Gaara se quedó callado por un minuto, tratando de adivinar lo que la chica intentaba decirle. No lo consiguió.

- ¿Por qué no habría de marcharme?

- Porque... porque... - tartamudeó Ino, insegura - Porque si te vas, yo...

- ¿Sí?

Se miraban fijamente, Ino buscando la respuesta correcta, y Gaara pendiente de escucharla. Pero sin previo aviso, ella se echó a llorar. Cálidas lágrimas comenzaron a brotar de sus ojos celestes. El pelirrojo dio un respingo, confuso por la situación. ¿Qué estaba sucediendo?

- Me duele - sollozó Ino, al fin hallando las palabras que permitían fluir todos sus sentimientos - La sola idea me hace daño. Si pienso en que te alejarás de mí... que no podré verte ni hablar contigo... besarnos hasta quedarnos sin alie-...

No pudo acabar esa frase porque la mano de Gaara sobre su boca se lo impidió. Sus mejillas se tiñeron de rojo a juego con su cabello, al percatarse de que repentinamente todos sus compañeros parecían estar muy interesados en la conversación.

- Cogerte de la mano - continuó Ino, haciendo precisamente eso - Verte sonreír. Rebuscar en tu mente palabras agradables para halagarme, y sonrojarte cuando algún pensamiento travieso se te viene a la cabeza, igual que ahora mismo...

- ¡Ino! - masculló - Eso es algo que sólo nos concierne a nosotros.

- ¡Exacto, eso es lo que trato de decir! - exclamó ella, frustrada - Es algo nuestro, de los dos. Si te vas, ¿con quién más voy a compartirlo?

Gaara sintió que pasito a paso ella se acercaba a la conclusión, pero aún necesitaba reflexionarlo un poco más. Aunque él mismo tampoco entendía muy bien de qué iba aquello.

- Todo eso puedes hacerlo con otro chico - sugirió, aunque la sola idea le rompía el corazón - Ya lo hiciste antes.

- ¡No, no puedo, idiota! - gritó Ino entre lágrimas, lanzándose sorpresivamente sobre él y abrazándole muy fuerte - ¡Ya no puedo hacerlo más! Tienes que ser tú. ¡Tiene que ser contigo!

El Sabaku abrió muy grandes los ojos, asombrado, no tanto por el abrazo sino por la involuntaria declaración de ella. No, un momento... puede que estuviera malinterpretando sus palabras. Kami-sama sabía lo enredada que era ella para todo. Aunque lejos de rechazar su gesto de afecto, también él la abrazó.

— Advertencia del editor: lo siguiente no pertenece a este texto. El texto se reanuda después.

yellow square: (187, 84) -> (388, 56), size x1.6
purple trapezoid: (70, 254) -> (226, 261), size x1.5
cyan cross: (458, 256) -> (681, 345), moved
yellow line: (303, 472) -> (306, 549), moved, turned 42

- ¿Por qué? - inquirió temeroso.

- Porque eres mío - fue la segura contestación de Ino - Lo siento en mi pecho, lo pienso en mi cabeza. De alguna manera, algo me dice que me perteneces a mí y sólo a mí. No me cabe la menor duda. Y de igual manera que eres mío, también siento que te pertenezco, Gaara. Total y absolutamente.

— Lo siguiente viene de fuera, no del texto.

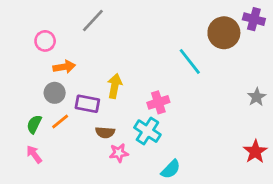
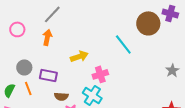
orange arrow: (64, 67) -> (47, 37), moved, turned -70
yellow arrow: (115, 86) -> (79, 56), moved, turned 60
orange line: (60, 121) -> (28, 88), turned -72

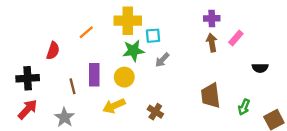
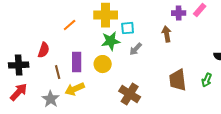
pink rectangle: (236, 38) -> (200, 10), moved
brown arrow: (212, 43) -> (167, 34), moved
red semicircle: (53, 51) -> (44, 50), moved
yellow arrow: (114, 106) -> (75, 89), moved
green arrow: (244, 107) -> (207, 80), moved
brown cross: (155, 112) -> (130, 94), size x1.5

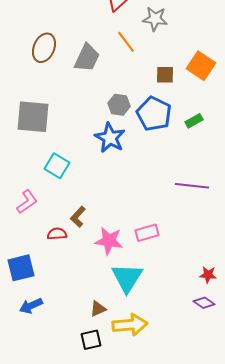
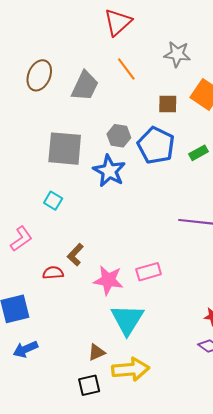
gray star: (155, 19) -> (177, 54), moved
gray square: (33, 117) -> (65, 149), moved
cyan square: (57, 166) -> (53, 201), size x0.7

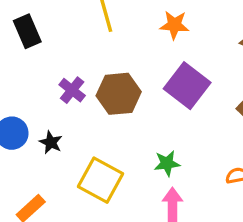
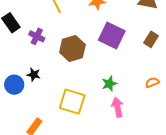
purple cross: (72, 90) -> (37, 36), moved
black star: (51, 142) -> (34, 75), moved

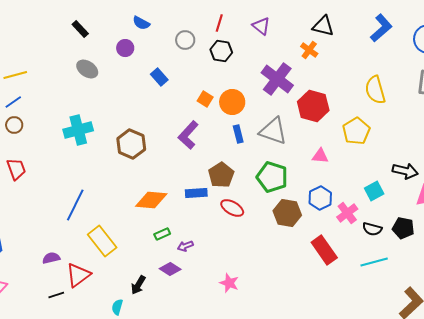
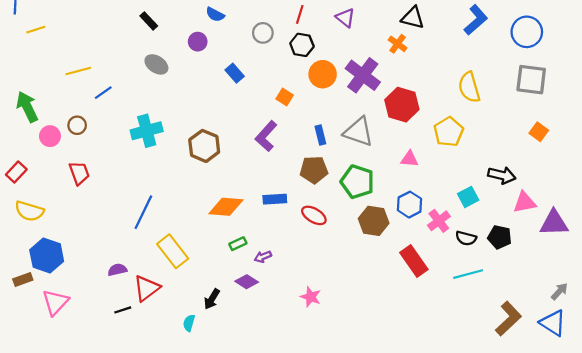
blue line: (13, 102) -> (103, 93), moved
orange circle: (232, 102) -> (323, 74), moved
brown pentagon: (221, 175) -> (314, 170), moved, turned 30

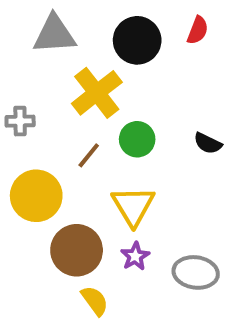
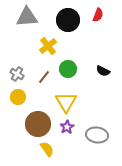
yellow cross: (97, 93) -> (48, 46), size x0.7
gray cross: (20, 121) -> (17, 74), moved, turned 32
yellow circle: (36, 196) -> (18, 97), size x0.6

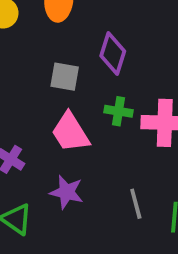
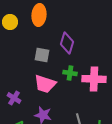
pink trapezoid: (70, 132) -> (45, 84), turned -40

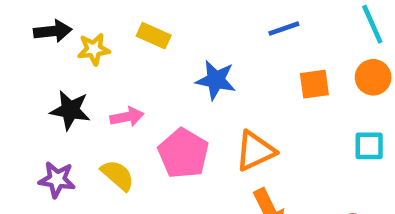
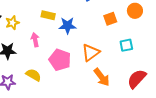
yellow rectangle: (154, 36) -> (48, 15), moved
pink arrow: (127, 117) -> (35, 40), moved, turned -80
cyan square: (369, 146) -> (126, 45), moved

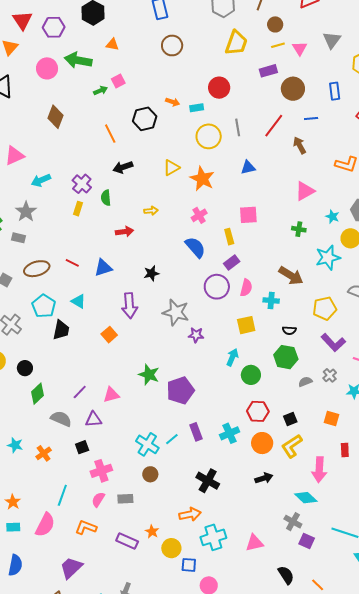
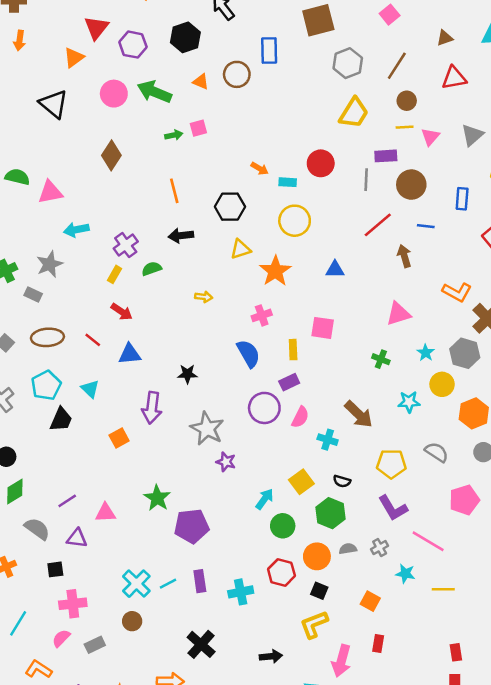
brown circle: (172, 45) -> (237, 74), moved
black hexagon: (145, 119) -> (230, 207), moved
gray line: (238, 127) -> (366, 180), moved
green semicircle: (106, 198) -> (152, 269), turned 63
red arrow: (125, 232) -> (122, 312), moved, turned 30
cyan star: (328, 258) -> (409, 402), size x0.7
yellow square: (246, 325) -> (301, 482), moved, turned -36
black square: (290, 419) -> (319, 591), turned 32
orange circle: (262, 443) -> (317, 556), moved
gray rectangle: (125, 499) -> (95, 645), turned -35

Antes de que Gaara pudiera replicar nada al respecto, Ino tomó posesión de sus labios en un beso devastador. Todos sus sentidos se inundaron de ella, su sabor, su olor, el contacto de su piel... su cuerpo entero estremecido hasta la médula. Todo a su alrededor pareció desaparecer, para él sólo existía Ino y el calor que le transmitía.

- ¿Qué significa esto en realidad, Ino? - replicó cuando al fin el mundo volvió a su sitio, abriendo a medias los ojos.

- Sí. No. No. Y sí.

- ¿Qué?

- Las preguntas que me hiciste antes de escapar y dejarme plantada en medio de la calle - aclaró ella, deteniendo al fin sus lágrimas y mostrando cierto enfado.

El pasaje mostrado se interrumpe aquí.